Private equity reduces patient care while enriching investors, Senate report finds – DOC Finance – your daily dose of finance.

Private equity reduces patient care while enriching investors, Senate report finds

In this article, a year-long bipartisan Congressional investigation into two private equity-backed U.S. hospital systems revealed that patient care declined at both facilities while their private equity owners profited significantly from their investments. The investigation, led by Senators Sheldon Whitehouse and Charles E. Grassley, focused on Apollo Global Management, the owner of Lifepoint Healthcare, and Leonard Green & Partners, which owned hospitals under Prospect Medical Holdings.

Private equity firms like Apollo and Leonard Green have invested over $1 trillion in healthcare businesses over the past decade, burdening acquired companies with debt and cutting costs to boost earnings.
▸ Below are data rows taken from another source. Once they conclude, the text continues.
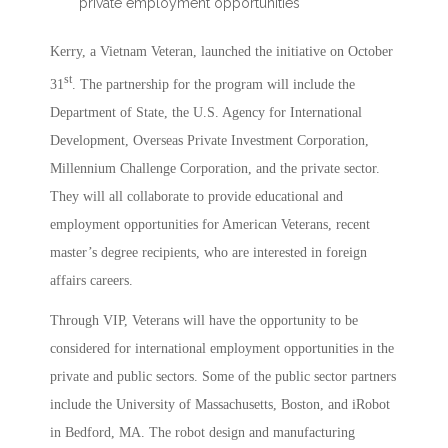
private employment opportunities
Kerry, a Vietnam Veteran, launched the initiative on October
st
31
. The partnership for the program will include the
Department of State, the U.S. Agency for International
Development, Overseas Private Investment Corporation,
Millennium Challenge Corporation, and the private sector.
They will all collaborate to provide educational and
employment opportunities for American Veterans, recent
master’s degree recipients, who are interested in foreign
affairs careers.
Through VIP, Veterans will have the opportunity to be
considered for international employment opportunities in the
private and public sectors. Some of the public sector partners
include the University of Massachusetts, Boston, and iRobot
in Bedford, MA. The robot design and manufacturing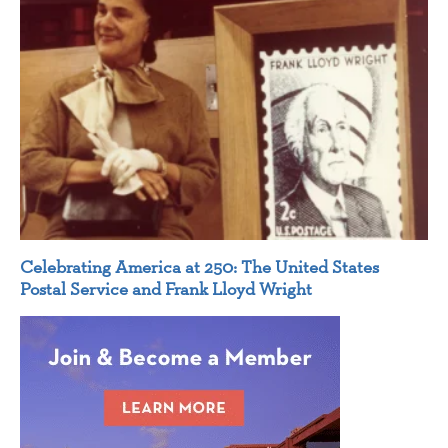
Celebrating America at 250: The United States
Postal Service and Frank Lloyd Wright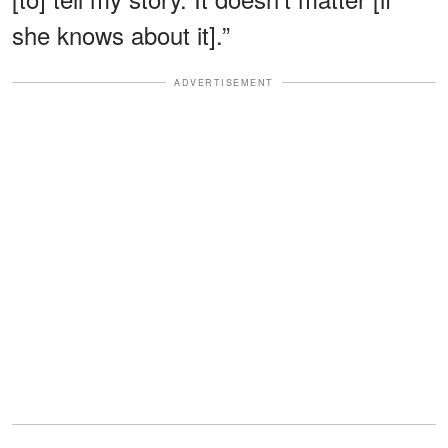
she knows about it].”
ADVERTISEMENT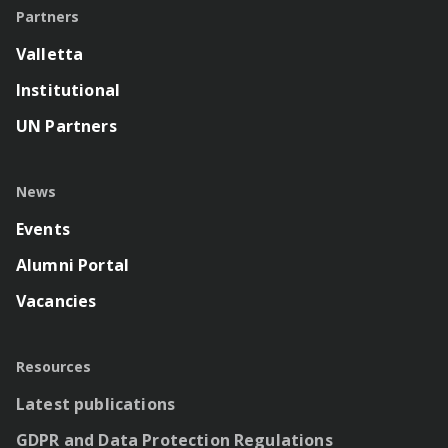
Partners
Valletta
Institutional
UN Partners
News
Events
Alumni Portal
Vacancies
Resources
Latest publications
GDPR and Data Protection Regulations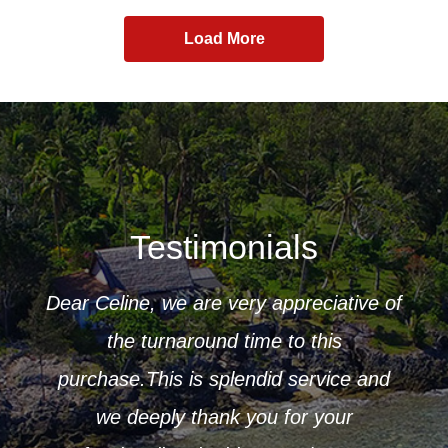
Load More
Testimonials
Dear Celine, we are very appreciative of
ur
the turnaround time to this
 to
purchase.This is splendid service and
CK
r that
we deeply thank you for your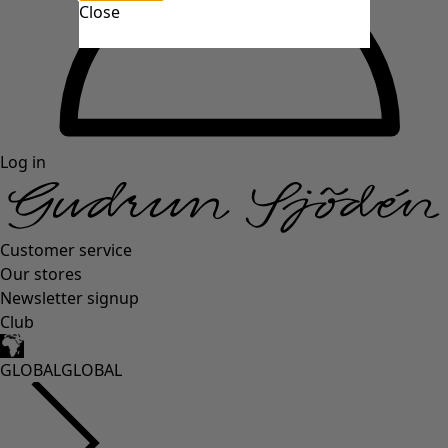
Close
Log in
Customer service
Our stores
Newsletter signup
Club
GLOBAL
GLOBAL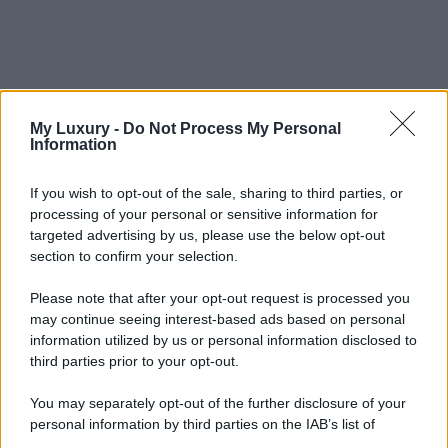
My Luxury -
Do Not Process My Personal
Information
If you wish to opt-out of the sale, sharing to third parties, or
processing of your personal or sensitive information for
targeted advertising by us, please use the below opt-out
section to confirm your selection.
Please note that after your opt-out request is processed you
may continue seeing interest-based ads based on personal
information utilized by us or personal information disclosed to
third parties prior to your opt-out.
You may separately opt-out of the further disclosure of your
personal information by third parties on the IAB’s list of
downstream participants.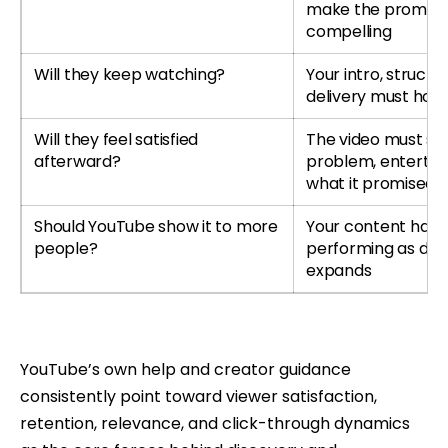
make the promise
compelling
Will they keep watching?
Your intro, structu
delivery must hold
Will they feel satisfied
The video must so
afterward?
problem, entertain 
what it promised
Should YouTube show it to more
Your content has 
people?
performing as dist
expands
YouTube’s own help and creator guidance
consistently point toward viewer satisfaction,
retention, relevance, and click-through dynamics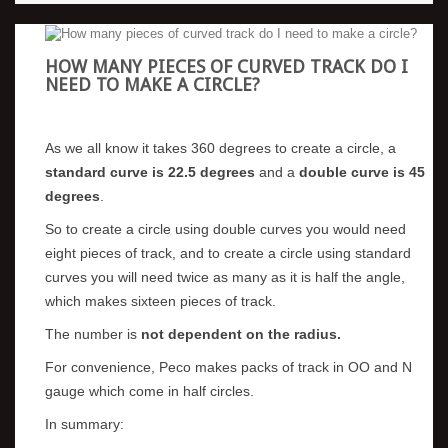
HOW MANY PIECES OF CURVED TRACK DO I
NEED TO MAKE A CIRCLE?
As we all know it takes 360 degrees to create a circle, a
standard curve is 22.5 degrees
and a
double curve is 45
degrees
.
So to create a circle using double curves you would need
eight pieces of track, and to create a circle using standard
curves you will need twice as many as it is half the angle,
which makes sixteen pieces of track.
The number is
not dependent on the radius.
For convenience, Peco makes packs of track in OO and N
gauge which come in half circles.
In summary: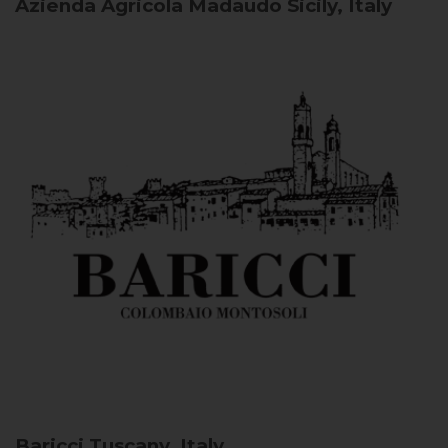
Azienda Agricola Madaudo
Sicily, Italy
Baricci
Tuscany, Italy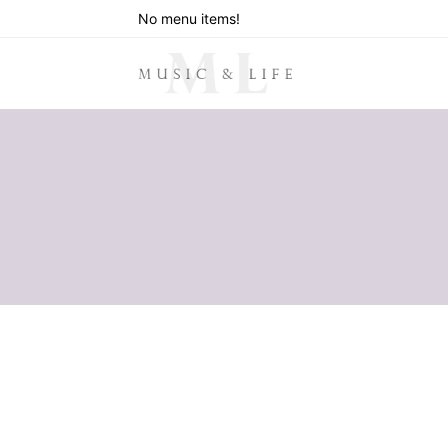
No menu items!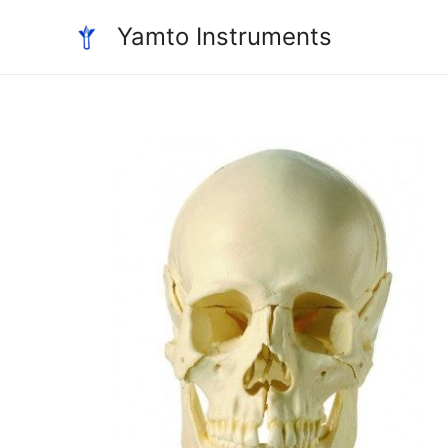
Skip
Yamto Instruments
to
content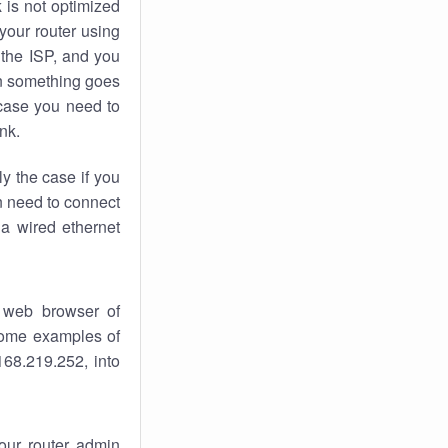
k
is not optimized
your router using
 the ISP, and you
 something goes
case you need to
nk.
ly the case if you
en need to connect
 a wired ethernet
 web browser of
 some examples of
168.219.252, into
your router admin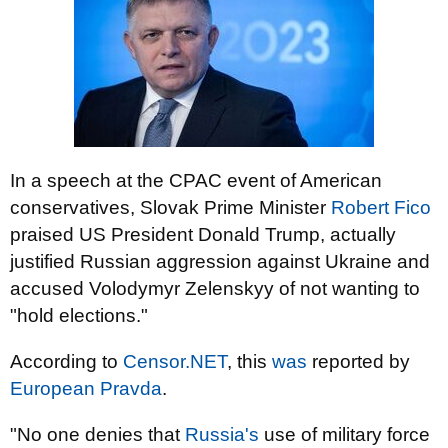
In a speech at the CPAC event of American
conservatives, Slovak Prime Minister
Robert Fico
praised US President Donald Trump, actually
justified Russian aggression against Ukraine and
accused Volodymyr Zelenskyy of not wanting to
"hold elections."
According to
Censor.NET
, this
was
reported by
European Pravda
.
"No one denies that
Russia's
use of military force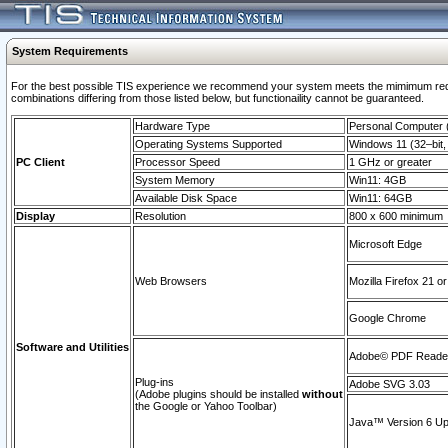
System Requirements
For the best possible TIS experience we recommend your system meets the mimimum require
combinations differing from those listed below, but functionaility cannot be guaranteed.
Hardware Type
Personal Computer
Operating Systems Supported
Windows 11 (32–bit, 
PC Client
Processor Speed
1 GHz or greater
System Memory
Win11: 4GB
Available Disk Space
Win11: 64GB
Display
Resolution
800 x 600 minimum
Microsoft Edge
Web Browsers
Mozilla Firefox 21 or
Google Chrome
Software and Utilities
Adobe© PDF Reader 
Plug-ins
Adobe SVG 3.03
(Adobe plugins should be installed
without
the Google or Yahoo Toolbar)
Java™ Version 6 Upd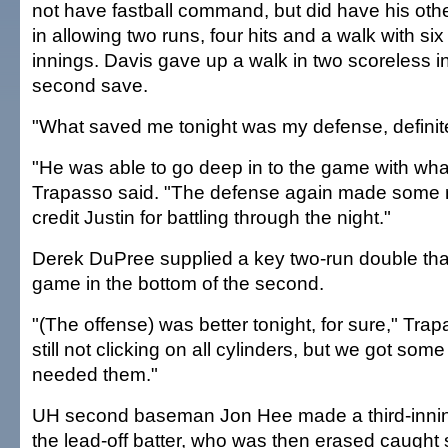
not have fastball command, but did have his oth
in allowing two runs, four hits and a walk with six
innings. Davis gave up a walk in two scoreless in
second save.
"What saved me tonight was my defense, definitel
"He was able to go deep in to the game with wha
Trapasso said. "The defense again made some rea
credit Justin for battling through the night."
Derek DuPree supplied a key two-run double tha
game in the bottom of the second.
"(The offense) was better tonight, for sure," Tra
still not clicking on all cylinders, but we got som
needed them."
UH second baseman Jon Hee made a third-inning
the lead-off batter, who was then erased caught 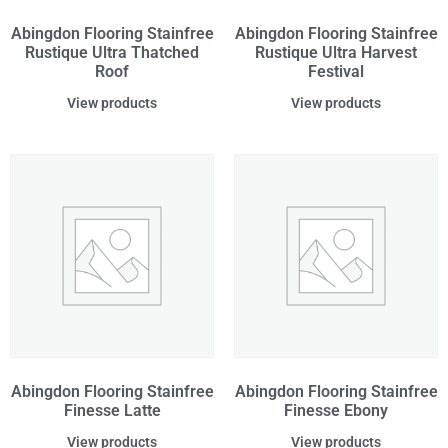
Abingdon Flooring Stainfree
Abingdon Flooring Stainfree
Rustique Ultra Thatched
Rustique Ultra Harvest
Roof
Festival
View products
View products
Abingdon Flooring Stainfree
Abingdon Flooring Stainfree
Finesse Latte
Finesse Ebony
View products
View products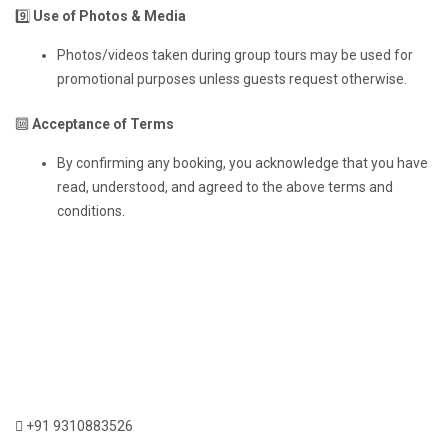
9️⃣
Use of Photos & Media
Photos/videos taken during group tours may be used for
promotional purposes unless guests request otherwise.
🔟
Acceptance of Terms
By confirming any booking, you acknowledge that you have
read, understood, and agreed to the above terms and
conditions.
+91 9310883526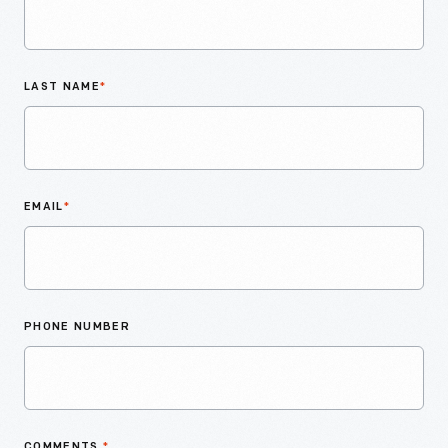
LAST NAME
*
EMAIL
*
PHONE NUMBER
COMMENTS
*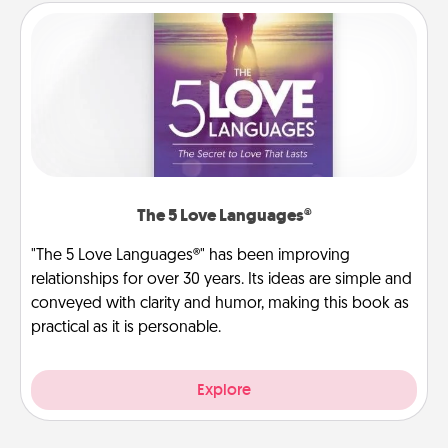
The 5 Love Languages®
"The 5 Love Languages®" has been improving
relationships for over 30 years. Its ideas are simple and
conveyed with clarity and humor, making this book as
practical as it is personable.
Explore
The Senate investigation aimed to assess the profits private equity firms made from these investments and whether patient care was compromised.

The findings indicated that private equity investors prioritized profits over patients, resulting in health and safety violations, understaffing, and hospital closures. Academic studies have shown that private equity involvement in healthcare leads to increased costs for patients and lower quality of care. Senate investigators discovered that private equity owners of Prospect Medical Holdings prioritized issuing new debt and paying dividends to themselves over investing in hospital operations to benefit patients.

The investigation also highlighted instances of underinvestment and neglect at facilities owned by private equity firms, such as Ottumwa Regional Health Center. Despite financial gains for the owners, patient care suffered, as evidenced by incidents like sexual assaults on patients. The report emphasized the importance of accountability in hospital financial structures to prioritize patient needs.

Both Prospect Medical Holdings and Apollo disputed the report’s conclusions, citing positive contributions to communities and investments in hospital improvements. They defended their commitment to quality care and patient safety, despite the Senate report’s criticisms. The impact of private equity ownership on hospital operations was evident in employee dissatisfaction and concerns about financial oversight.

The Senate report prompted further investigations into hospital practices, such as the case of Memorial Medical Center in Las Cruces, NM, where cancer patients were reportedly turned away. The facility’s former chief executive resigned following the allegations, and investigations were launched to address concerns raised by the report.